Agrippa’s trilemma, named after one of the ancient Skeptics, clearly shows the limits of human knowledge
I'll take the probability way. I'm rather certain that our senses help us to come close to true conclusions. The black and white view does not make sense to me. Must I get it 100%? I function just fine in the 80% area.
This article explains well why I think many debunking approaches are doomed to fail. You cannot convince someone who believes in pseudoscience by throwing at them "facts and logic" because they can always ultimately escape "by induction." People who believe in pseudoscience do not have problems with logic (well, at least not all of them) but with "trusting the system." They do not trust the social workflow that produces modern science (sometimes, for good reasons). We scientists make a lot of assumptions. If I read a physics paper, I do not redo by myself every single experiment; at some point, I need to trust that the peer review of the academic community worked well enough to give me 99% certainty that a particular "fact" is actually true. At some point, to be effective, we have to make a reasonable "leap of faith."

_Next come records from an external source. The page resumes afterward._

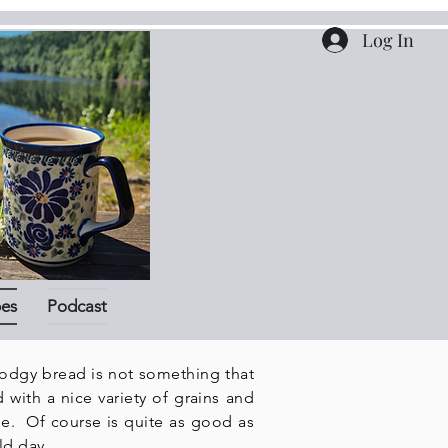
Log In
pes
Podcast
todgy bread is not something that
 with a nice variety of grains and
de. Of course is quite as good as
ld day.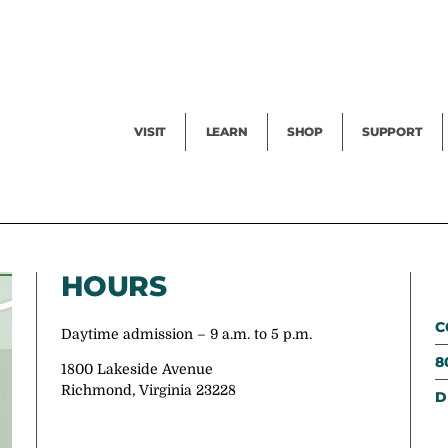
Facility Rental
Public Tours
Events
Garden Cam
Give
Exhibitions
Blog
Volunteer
VISIT
LEARN
SHOP
SUPPORT
HOURS
C
Daytime admission – 9 a.m. to 5 p.m.
8
1800 Lakeside Avenue
Richmond, Virginia 23228
D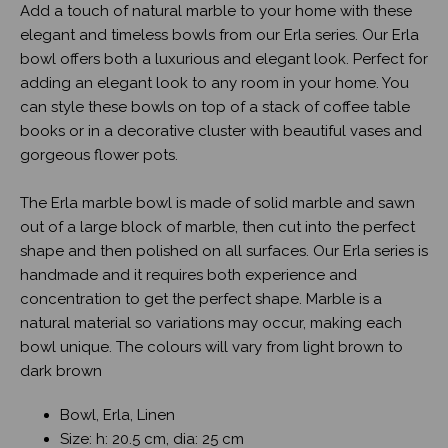
Add a touch of natural marble to your home with these
elegant and timeless bowls from our Erla series. Our Erla
bowl offers both a luxurious and elegant look. Perfect for
adding an elegant look to any room in your home. You
can style these bowls on top of a stack of coffee table
books or in a decorative cluster with beautiful vases and
gorgeous flower pots.
The Erla marble bowl is made of solid marble and sawn
out of a large block of marble, then cut into the perfect
shape and then polished on all surfaces. Our Erla series is
handmade and it requires both experience and
concentration to get the perfect shape. Marble is a
natural material so variations may occur, making each
bowl unique. The colours will vary from light brown to
dark brown
Bowl, Erla, Linen
Size: h: 20.5 cm, dia: 25 cm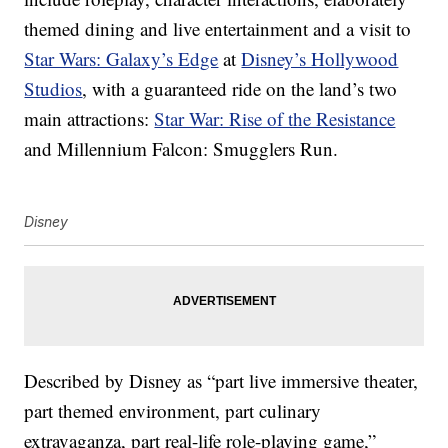
themed dining and live entertainment and a visit to
Star Wars: Galaxy’s Edge
at
Disney’s Hollywood
Studios
, with a guaranteed ride on the land’s two
main attractions:
Star War: Rise of the Resistance
and Millennium Falcon: Smugglers Run.
Disney
Described by Disney as “part live immersive theater,
part themed environment, part culinary
extravaganza, part real-life role-playing game,”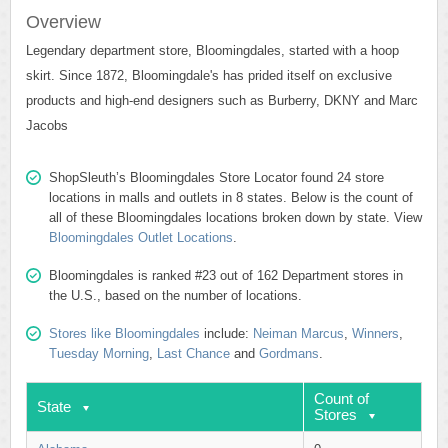
Overview
Legendary department store, Bloomingdales, started with a hoop
skirt. Since 1872, Bloomingdale's has prided itself on exclusive
products and high-end designers such as Burberry, DKNY and Marc
Jacobs
ShopSleuth’s Bloomingdales Store Locator found 24 store
locations in malls and outlets in 8 states. Below is the count of
all of these Bloomingdales locations broken down by state. View
Bloomingdales Outlet Locations
.
Bloomingdales is ranked #23 out of 162 Department stores in
the U.S., based on the number of locations.
Stores like Bloomingdales
include:
Neiman Marcus
,
Winners
,
Tuesday Morning
,
Last Chance
and
Gordmans
.
Count of
State
Stores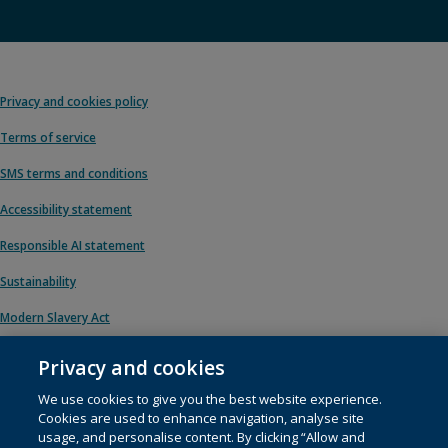
Privacy and cookies policy
Terms of service
SMS terms and conditions
Accessibility statement
Responsible AI statement
Sustainability
Modern Slavery Act
Privacy and cookies
We use cookies to give you the best website experience.
© 1996 – 2026 Pearson. All rights reserved, including those for text and data
Cookies are used to enhance navigation, analyse site
mining and training of artificial intelligence and similar technologies.
usage, and personalise content. By clicking “Allow and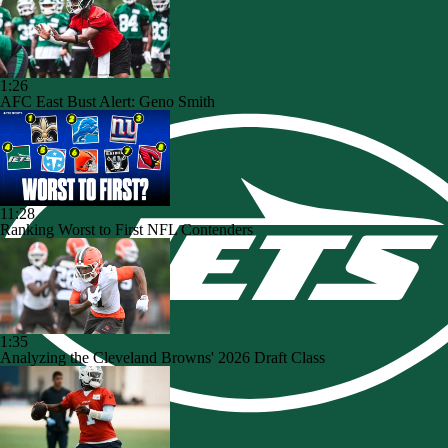
1:26
AFC East Bust Alert: Geno Smith
11:28
Ranking Worst to First NFL Contenders
1:35
Analyzing the Cleveland Browns' 2026 Draft Class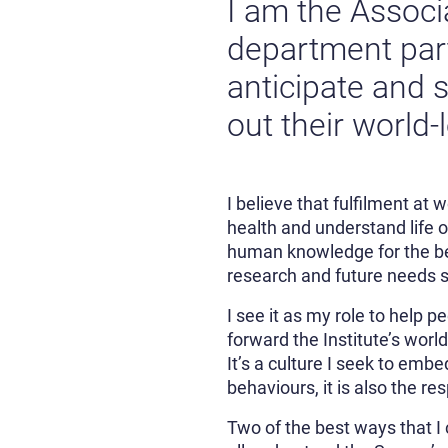
I am the Associ
department partn
anticipate and s
out their world-
I believe that fulfilment at
health and understand life 
human knowledge for the ben
research and future needs so
I see it as my role to help 
forward the Institute’s worl
It’s a culture I seek to emb
behaviours, it is also the re
Two of the best ways that I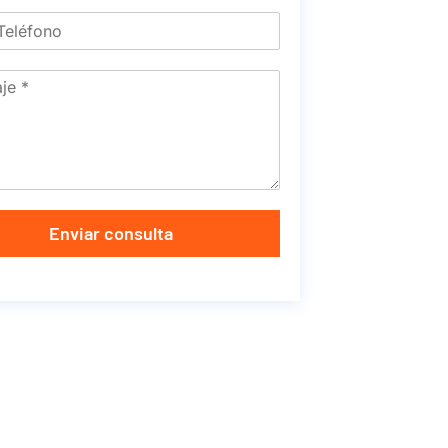
Enviar consulta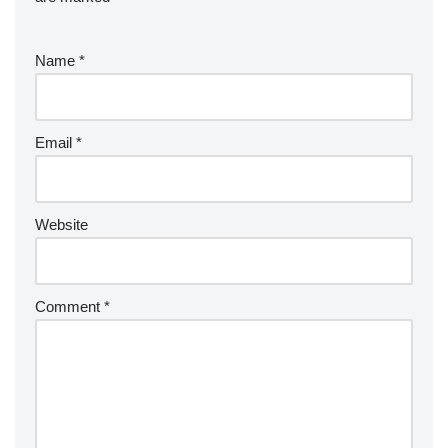
Name
*
Email
*
Website
Comment
*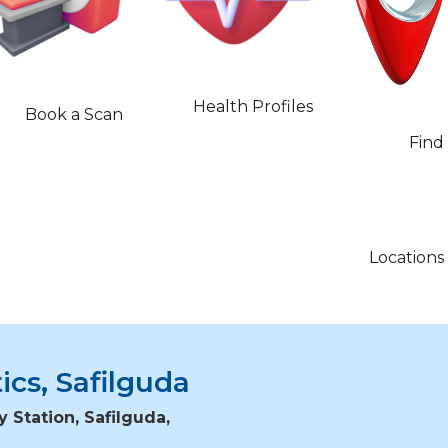
Health Profiles
Book a Scan
Find
Locations
ics, Safilguda
y Station, Safilguda,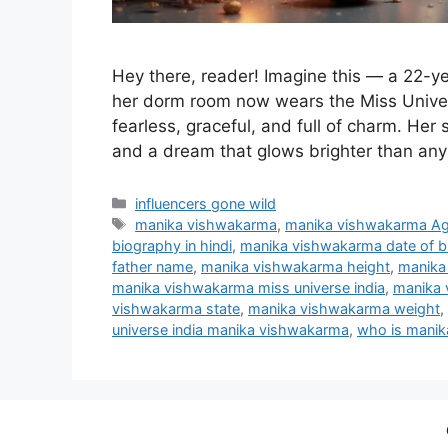
Hey there, reader! Imagine this — a 22-ye
her dorm room now wears the Miss Unive
fearless, graceful, and full of charm. Her st
and a dream that glows brighter than any 
Categories
influencers gone wild
Tags
manika vishwakarma
,
manika vishwakarma A
biography in hindi
,
manika vishwakarma date of bi
father name
,
manika vishwakarma height
,
manika
manika vishwakarma miss universe india
,
manika 
vishwakarma state
,
manika vishwakarma weight
,
universe india manika vishwakarma
,
who is mani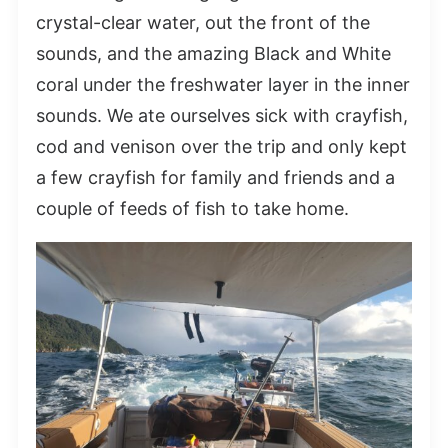
crystal-clear water, out the front of the
sounds, and the amazing Black and White
coral under the freshwater layer in the inner
sounds. We ate ourselves sick with crayfish,
cod and venison over the trip and only kept
a few crayfish for family and friends and a
couple of feeds of fish to take home.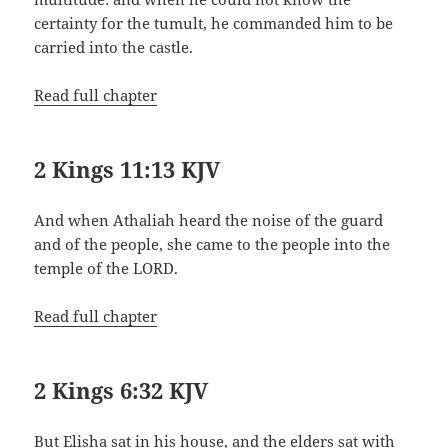
certainty for the tumult, he commanded him to be
carried into the castle.
Read full chapter
2 Kings 11:13 KJV
And when Athaliah heard the noise of the guard
and of the people, she came to the people into the
temple of the LORD.
Read full chapter
2 Kings 6:32 KJV
But Elisha sat in his house, and the elders sat with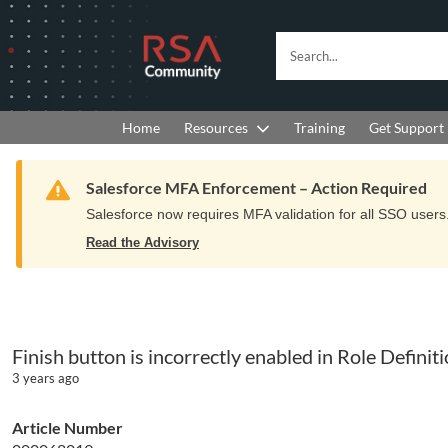
Skip
Skip
to
to
RSA
Search...
Navigation
Main
Community
Content
logo.
Links
to
Resources
Get Support
Home
Training
home
page.
Warning
Salesforce MFA Enforcement – Action Required
Salesforce now requires MFA validation for all SSO users. 
Read the Advisory
Finish button is incorrectly enabled in Role Defin
3 years ago
Article Number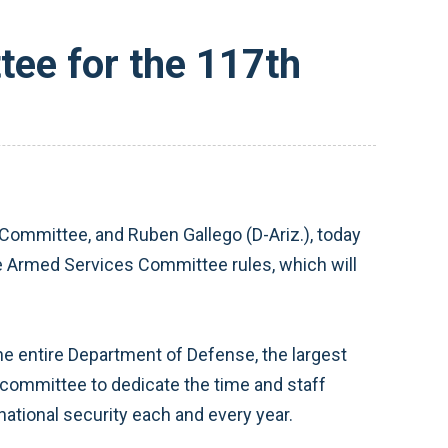
ee for the 117th
ommittee, and Ruben Gallego (D-Ariz.), today
 Armed Services Committee rules, which will
he entire Department of Defense, the largest
ubcommittee to dedicate the time and staff
national security each and every year.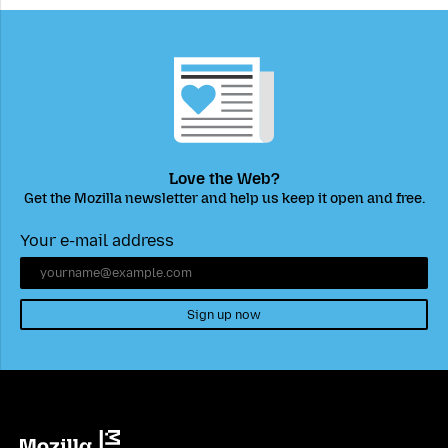
Love the Web?
Get the Mozilla newsletter and help us keep it open and free.
Your e-mail address
Sign up now
Mozilla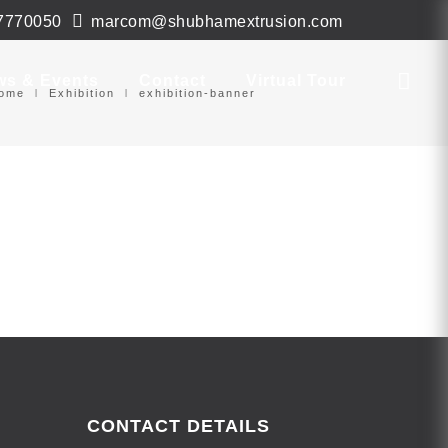
7770050
marcom@shubhamextrusion.com
ws & Events
Contact
Virtual Tour
ome
Exhibition
exhibition-banner
CONTACT DETAILS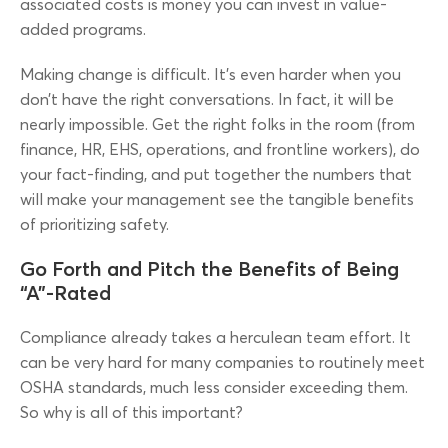
associated costs is money you can invest in value-
added programs.
Making change is difficult. It’s even harder when you
don’t have the right conversations. In fact, it will be
nearly impossible. Get the right folks in the room (from
finance, HR, EHS, operations, and frontline workers), do
your fact-finding, and put together the numbers that
will make your management see the tangible benefits
of prioritizing safety.
Go Forth and Pitch the Benefits of Being
“A”-Rated
Compliance already takes a herculean team effort. It
can be very hard for many companies to routinely meet
OSHA standards, much less consider exceeding them.
So why is all of this important?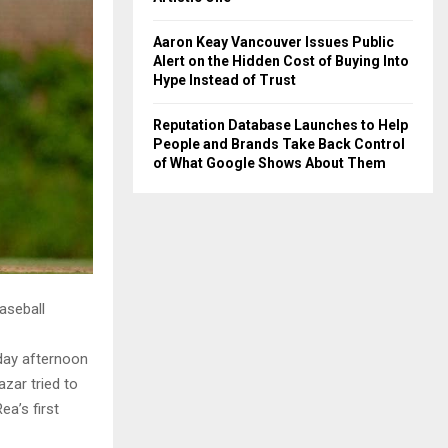
Aaron Keay Vancouver Issues Public
Alert on the Hidden Cost of Buying Into
Hype Instead of Trust
Reputation Database Launches to Help
People and Brands Take Back Control
of What Google Shows About Them
aseball
rday afternoon
zar tried to
ea’s first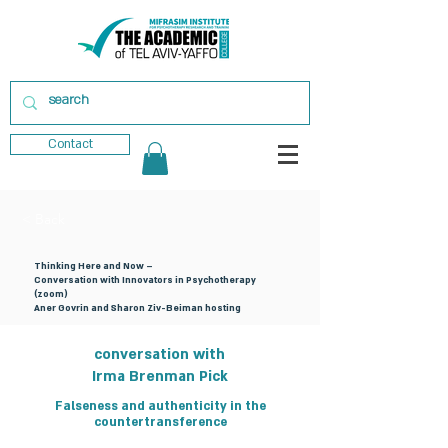
Contact
< Back
Thinking Here and Now –
Conversation with Innovators in Psychotherapy
(zoom)
Aner Govrin and Sharon Ziv-Beiman hosting
conversation with
Irma Brenman Pick
Falseness and authenticity in the
countertransference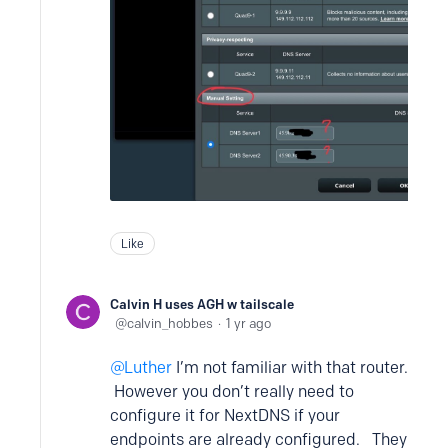
Like
Calvin H uses AGH w tailscale
calvin_hobbes
1 yr ago
Luther
I’m not familiar with that router.
However you don’t really need to
configure it for NextDNS if your
endpoints are already configured. They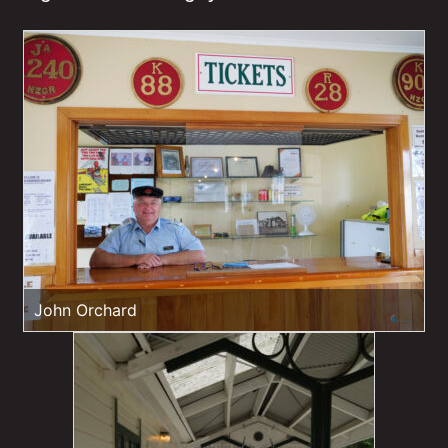
John Orchard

Therefore, when some scientific debunker starts to overlook the limitations of the scientific method (and of knowledge itself) and relies too strongly on "absolute true facts," this can be really ineffective (at best) or even backfire (at worst, for example, if new evidence disproves what you said was a "fact" months before).
Thanks! No wonder the recent anti-science attacks on induction have seemed so pernicious...it's all induction all the way down! I don't have any trouble believing this. I spent years trying to prove my religion (even as a Mormon missionary), but there's always another question behind what somebody thinks the definite knowledge is. I've had the same approach to science, especially physics and neuroscience, and JUST LIKE RELIGION, people always get mad when you ask the "next question."
So...we can't get perfect knowledge, despite the fact that absolute truth may exist, so we just need to keep bouncing from approximation to (hopefully better) approximation.
Aren't almost all ideas traceable to ancient Greco-Roman writings, at least in rudimentary form? Sometimes, as with this article, the early versions are far more than rudimentary. Sometimes, as with atoms and related ideas in De Rerum Natura and other sources, the early ideas didn't really lead anywhere until they were rediscovered with the essential aid of post-enlightenment mathematics.